What’s the next climate solution that may succumb to this pattern? Enter ‘Blue carbon’.

This refers to the carbon processed and stored in our oceans and coastal regions. These enormous ecosystems contain far more carbon than our atmosphere, suggesting a golden opportunity for climate change mitigation. But, as with rainforest offsets, blue carbon projects are making audacious claims while a fair bit of scientific uncertainty remains.

 

Sea-based scientific uncertainties

Mangroves, tidal marshes, and seagrass meadows are the best-understood ecosystems. Projects protecting and regenerating these areas are already selling carbon offsets with claims that such initiatives could absorb a gigaton of carbon dioxide annually – a handy contribution given humanity’s carbon emissions hover at around 40 gigatons each year.

Even for these projects, the effects of human intervention are often unclear. How much carbon impact we can have and at what cost is uncertain. And then there’s the tricky matter of monitoring and ensuring the carbon stays where it should – permanently in storage.

Less well understood are seaweed forests, fiords, and the seabed. Increasing seaweed farming could sequester large amounts of carbon, but could also reduce phytoplankton growth in the same waters for no net change of carbon uptake. Aotearoa’s seabeds sequester plenty of carbon and Fiordland in particular exports a great deal of carbon from land to the ocean bed. Protecting seabeds from bottom trawling could prevent losses of carbon from sediments but monitoring of the effects of trawling on the seabed is woefully inadequate so understanding the impact of reduced trawling is difficult.

Blue carbon projects have the potential to play a much larger role in our emissions reductions than for other nations. However, we don’t yet know if they will turn out to be a life-saver or a straw.

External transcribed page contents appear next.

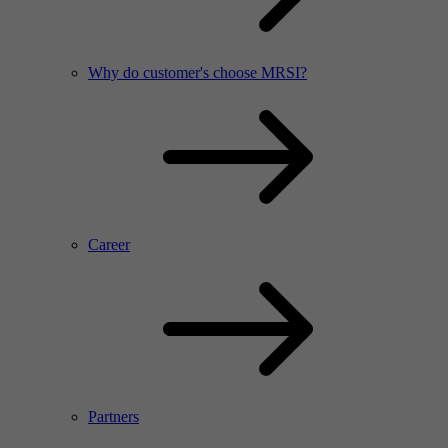
Why do customer's choose MRSI?
Career
Partners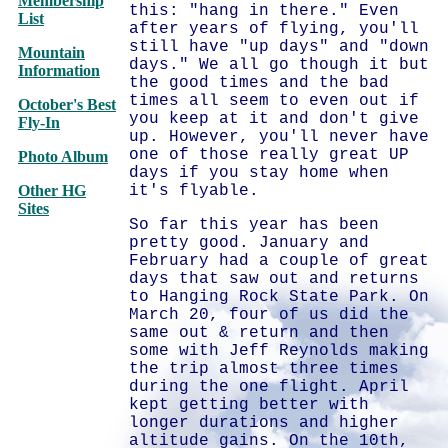
Membership
this: "hang in there." Even
List
after years of flying, you'll
still have "up days" and "down
Mountain
days." We all go though it but
Information
the good times and the bad
times all seem to even out if
October's Best
you keep at it and don't give
Fly-In
up. However, you'll never have
one of those really great UP
Photo Album
days if you stay home when
Other HG
it's flyable.
Sites
So far this year has been
pretty good. January and
February had a couple of great
days that saw out and returns
to Hanging Rock State Park. On
March 20, four of us did the
same out & return and then
some with Jeff Reynolds making
the trip almost three times
during the one flight. April
kept getting better with
longer durations and higher
altitude gains. On the 10th,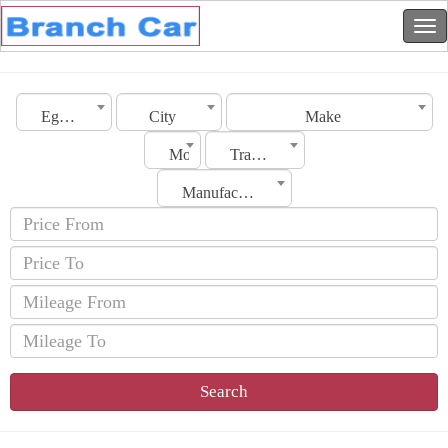
Egypt
City
Make
Model
Transmission
Manufacturing Date
Search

Less clear still are proposals to rebuild marine fauna. Fishing and whaling have caused a massive drop in the fauna of the oceans, with the whale population now perhaps 90 percent lower than before industrial whaling. Whales move carbon downwards from the surface waters and the deep ocean, and move nutrients upwards. Those nutrients help the phytoplankton grow in surface waters, removing carbon from the air. Together they sequester enough carbon that a fully recovered whale population could sequester another gigaton of carbon dioxide. But there’s that word again – could.

All these “coulds” are doing a lot of work. The scientific uncertainties are challenging, with large gaps in our understanding of the carbon fluxes between surface waters and deep oceans and sediments, the stocks of fauna, the wider impacts on ocean ecosystems and carbon cycles, and the effects of any human intervention in these systems.

 

Proceed with caution

This isn’t a call to abandon blue carbon projects. Far from it. The potential is too great to ignore. All up, blue carbon projects could address up to three gigatons of emissions a year, equivalent to 7.5 percent of the world’s emissions.

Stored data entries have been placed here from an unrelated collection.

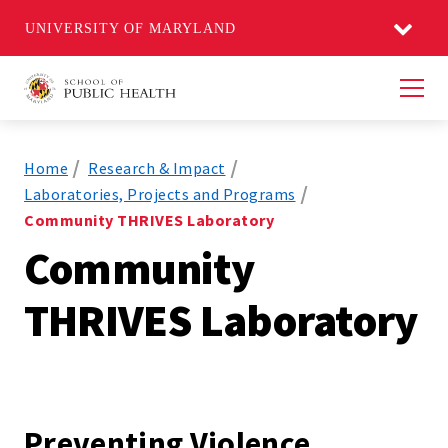
UNIVERSITY OF MARYLAND
Men
Home
Research & Impact
Laboratories, Projects and Programs
Community THRIVES Laboratory
Community
THRIVES Laboratory
Preventing Violence,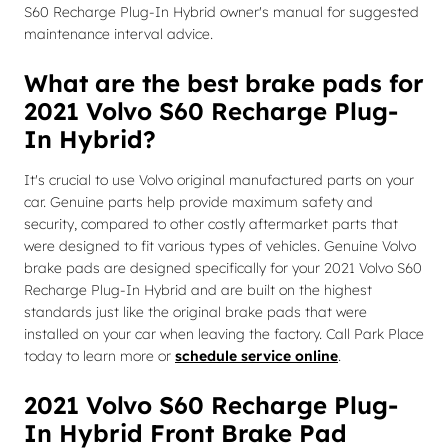
S60 Recharge Plug-In Hybrid owner's manual for suggested
maintenance interval advice.
What are the best brake pads for
2021 Volvo S60 Recharge Plug-
In Hybrid?
It's crucial to use Volvo original manufactured parts on your
car. Genuine parts help provide maximum safety and
security, compared to other costly aftermarket parts that
were designed to fit various types of vehicles. Genuine Volvo
brake pads are designed specifically for your 2021 Volvo S60
Recharge Plug-In Hybrid and are built on the highest
standards just like the original brake pads that were
installed on your car when leaving the factory. Call Park Place
today to learn more or
schedule service online
.
2021 Volvo S60 Recharge Plug-
In Hybrid Front Brake Pad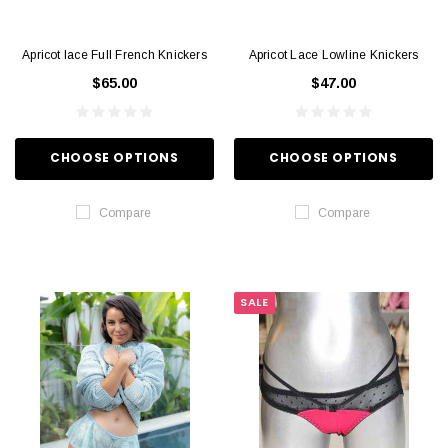
Apricot lace Full French Knickers
Apricot Lace Lowline Knickers
$65.00
$47.00
CHOOSE OPTIONS
CHOOSE OPTIONS
Compare
Compare
SALE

New Zealand’s current climate strategy is broken – we’ve under-invested in clean technologies, we’re planting permanent forest as fast as we can, and we plan for two-thirds of our emissions reductions to come from overseas forestry credits but we don’t know where or when, or how much they will cost, or whether those credits will be real. Given those uncertainties and the fact of New Zealand’s long coastline and huge Exclusive Economic Zone, blue carbon projects look like a life raft we can grasp onto.

Certainly they have the potential to play a much larger role in our emissions reductions than for other nations. However, we don’t yet know if those projects will turn out to be a life-saver or a straw.

The science is always improving, with remote observation offering promising insights. The message here is caution. Investments and policy should not outpace science. We need to avoid falling into the trap of making and believing audacious claims without solid evidence, especially when those claims purport to serve our national interest. It’s too easy to find credulous customers and investors for emissions reduction projects that lack credibility, additionality, or permanence.

For blue carbon, investors should be asking the hard questions and scrutinising the science before opening their wallets.